------ Data for this exercise ------

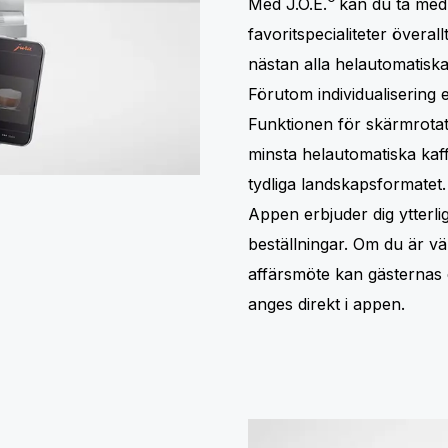
Med J.O.E.
kan du ta med 
favoritspecialiteter överall
nästan alla helautomatisk
Förutom individualisering e
Funktionen för skärmrotati
minsta helautomatiska kaf
tydliga landskapsformatet.
Appen erbjuder dig ytterlig
beställningar. Om du är vär
affärsmöte kan gästernas 
anges direkt i appen.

------

— What needs to be done —
Transcribe every record exactly and omit each image.

— The completed task —
Med J.O.E.
kan du ta med 
favoritspecialiteter överall
nästan alla helautomatisk
Förutom individualisering e
Funktionen för skärmrotati
minsta helautomatiska kaf
tydliga landskapsformatet.
Appen erbjuder dig ytterlig
beställningar. Om du är vär
affärsmöte kan gästernas 
anges direkt i appen.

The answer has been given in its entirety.